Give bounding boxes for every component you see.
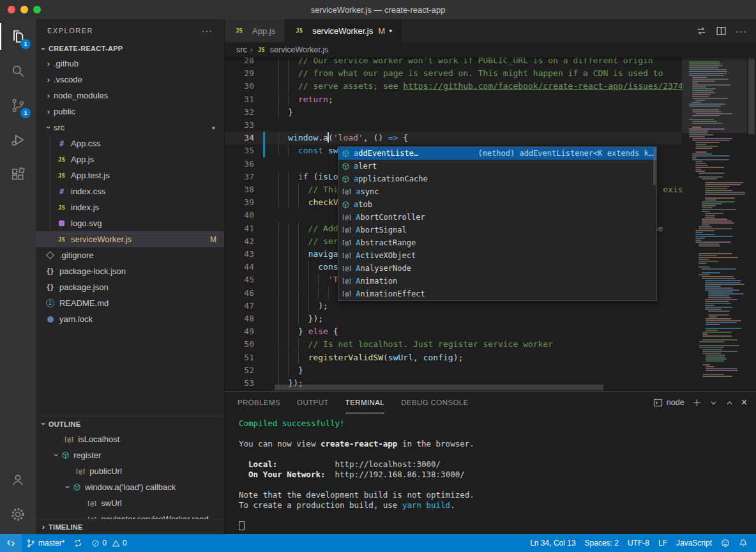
encoding-indicator[interactable]: UTF-8	[623, 534, 654, 552]
sync-button[interactable]	[69, 534, 87, 552]
code-line-33[interactable]: 33	[225, 119, 682, 132]
suggestion-addEventListe…[interactable]: addEventListe…(method) addEventListener<…	[338, 147, 656, 160]
outline-item-register[interactable]: ›register	[36, 447, 224, 463]
account-button[interactable]	[0, 463, 36, 497]
suggestion-async[interactable]: [@]async	[338, 185, 656, 198]
split-editor-icon[interactable]	[716, 26, 727, 36]
minimap[interactable]	[682, 57, 747, 391]
explorer-more-actions-icon[interactable]: ···	[202, 26, 213, 36]
code-line-47[interactable]: 47 );	[225, 300, 682, 312]
tree-item-App.css[interactable]: #App.css	[36, 135, 224, 151]
notifications-button[interactable]	[734, 534, 752, 552]
suggestion-AbstractRange[interactable]: [@]AbstractRange	[338, 236, 656, 249]
terminal-output[interactable]: Compiled successfully! You can now view …	[225, 413, 756, 534]
code-line-31[interactable]: 31 return;	[225, 93, 682, 106]
code-line-51[interactable]: 51 registerValidSW(swUrl, config);	[225, 351, 682, 364]
project-section-header[interactable]: › CREATE-REACT-APP	[36, 42, 224, 56]
code-line-49[interactable]: 49 } else {	[225, 325, 682, 338]
outline-item-window.a('load') callback[interactable]: ›window.a('load') callback	[36, 479, 224, 495]
indentation-indicator[interactable]: Spaces: 2	[580, 534, 623, 552]
activity-source-control-button[interactable]: 1	[0, 88, 36, 123]
suggestion-AbortSignal[interactable]: [@]AbortSignal	[338, 224, 656, 236]
outline-item-publicUrl[interactable]: [@]publicUrl	[36, 463, 224, 479]
panel-tab-problems[interactable]: PROBLEMS	[238, 392, 280, 413]
tree-item-.github[interactable]: ›.github	[36, 56, 224, 72]
tree-item-.vscode[interactable]: ›.vscode	[36, 72, 224, 88]
activity-explorer-button[interactable]: 1	[0, 19, 36, 54]
breadcrumb-folder[interactable]: src	[236, 45, 247, 54]
code-line-32[interactable]: 32 }	[225, 106, 682, 119]
tree-item-README.md[interactable]: README.md	[36, 295, 224, 311]
branch-name: master*	[38, 539, 64, 548]
tree-item-public[interactable]: ›public	[36, 103, 224, 119]
close-panel-button[interactable]: ×	[741, 397, 747, 408]
vertical-scrollbar[interactable]	[747, 57, 756, 391]
panel-tab-debug-console[interactable]: DEBUG CONSOLE	[401, 392, 469, 413]
tree-item-package.json[interactable]: {}package.json	[36, 279, 224, 295]
code-line-34[interactable]: 34 window.a('load', () => {	[225, 132, 682, 144]
file-name: src	[54, 123, 64, 132]
suggest-scrollbar[interactable]	[653, 148, 656, 185]
cursor-position[interactable]: Ln 34, Col 13	[525, 534, 580, 552]
suggestion-ActiveXObject[interactable]: [@]ActiveXObject	[338, 249, 656, 262]
code-line-28[interactable]: 28 // Our service worker won't work if P…	[225, 57, 682, 67]
horizontal-scrollbar[interactable]	[268, 385, 682, 391]
code-line-29[interactable]: 29 // from what our page is served on. T…	[225, 67, 682, 80]
tree-item-yarn.lock[interactable]: yarn.lock	[36, 311, 224, 327]
code-line-30[interactable]: 30 // serve assets; see https://github.c…	[225, 80, 682, 93]
code-editor[interactable]: 28 // Our service worker won't work if P…	[225, 57, 756, 391]
outline-item-isLocalhost[interactable]: [@]isLocalhost	[36, 431, 224, 447]
suggestion-Animation[interactable]: [@]Animation	[338, 275, 656, 288]
code-line-50[interactable]: 50 // Is not localhost. Just register se…	[225, 338, 682, 351]
file-name: README.md	[59, 298, 109, 308]
suggestion-applicationCache[interactable]: applicationCache	[338, 172, 656, 185]
line-number: 36	[225, 158, 254, 171]
suggestion-AnimationEffect[interactable]: [@]AnimationEffect	[338, 288, 656, 300]
activity-extensions-button[interactable]	[0, 157, 36, 192]
tree-item-index.js[interactable]: JSindex.js	[36, 199, 224, 215]
zoom-window-button[interactable]	[33, 6, 41, 13]
tree-item-src[interactable]: ›src●	[36, 119, 224, 135]
remote-indicator[interactable]	[0, 534, 22, 552]
problems-indicator[interactable]: 0 0	[87, 534, 131, 552]
minimize-window-button[interactable]	[20, 6, 28, 13]
maximize-panel-button[interactable]	[725, 399, 734, 407]
tree-item-App.test.js[interactable]: JSApp.test.js	[36, 167, 224, 183]
tree-item-logo.svg[interactable]: logo.svg	[36, 215, 224, 231]
panel-tab-terminal[interactable]: TERMINAL	[345, 392, 384, 413]
language-mode[interactable]: JavaScript	[672, 534, 716, 552]
feedback-button[interactable]	[716, 534, 734, 552]
code-line-52[interactable]: 52 }	[225, 364, 682, 377]
more-actions-icon[interactable]: ···	[736, 26, 747, 36]
git-branch-indicator[interactable]: master*	[22, 534, 69, 552]
panel-tab-output[interactable]: OUTPUT	[297, 392, 329, 413]
activity-run-debug-button[interactable]	[0, 123, 36, 157]
tab-serviceworker-js[interactable]: JS serviceWorker.js M ●	[285, 19, 401, 42]
breadcrumb[interactable]: src › JS serviceWorker.js	[225, 42, 756, 57]
outline-section-header[interactable]: › OUTLINE	[36, 416, 224, 431]
settings-button[interactable]	[0, 497, 36, 532]
breadcrumb-file[interactable]: serviceWorker.js	[270, 45, 328, 54]
terminal-shell-select[interactable]: node	[653, 398, 684, 408]
code-line-48[interactable]: 48 });	[225, 312, 682, 325]
suggestion-atob[interactable]: atob	[338, 198, 656, 211]
tree-item-App.js[interactable]: JSApp.js	[36, 151, 224, 167]
outline-item-navigator.serviceWorker.read[interactable]: [@]navigator.serviceWorker.read	[36, 511, 224, 519]
tree-item-serviceWorker.js[interactable]: JSserviceWorker.jsM	[36, 231, 224, 247]
tree-item-.gitignore[interactable]: .gitignore	[36, 247, 224, 263]
outline-item-swUrl[interactable]: [@]swUrl	[36, 495, 224, 511]
tree-item-node_modules[interactable]: ›node_modules	[36, 88, 224, 103]
activity-search-button[interactable]	[0, 54, 36, 88]
tab-app-js[interactable]: JS App.js	[225, 19, 285, 42]
timeline-section-header[interactable]: › TIMELINE	[36, 519, 224, 534]
new-terminal-button[interactable]	[692, 398, 702, 408]
tree-item-index.css[interactable]: #index.css	[36, 183, 224, 199]
close-window-button[interactable]	[8, 6, 15, 13]
suggestion-AbortController[interactable]: [@]AbortController	[338, 211, 656, 224]
suggestion-alert[interactable]: alert	[338, 160, 656, 172]
suggestion-AnalyserNode[interactable]: [@]AnalyserNode	[338, 262, 656, 275]
terminal-dropdown-button[interactable]	[709, 399, 718, 407]
eol-indicator[interactable]: LF	[654, 534, 672, 552]
compare-changes-icon[interactable]	[696, 26, 707, 36]
tree-item-package-lock.json[interactable]: {}package-lock.json	[36, 263, 224, 279]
==*==
▶ **THE TASK**
Wherever the string "icon" shows up in the material, copy the line that holds it.

▶ **SOLVED EXERCISE**
split-editor-icon[interactable]	[716, 26, 727, 36]
explorer-more-actions-icon[interactable]: ···	[202, 26, 213, 36]
more-actions-icon[interactable]: ···	[736, 26, 747, 36]
compare-changes-icon[interactable]	[696, 26, 707, 36]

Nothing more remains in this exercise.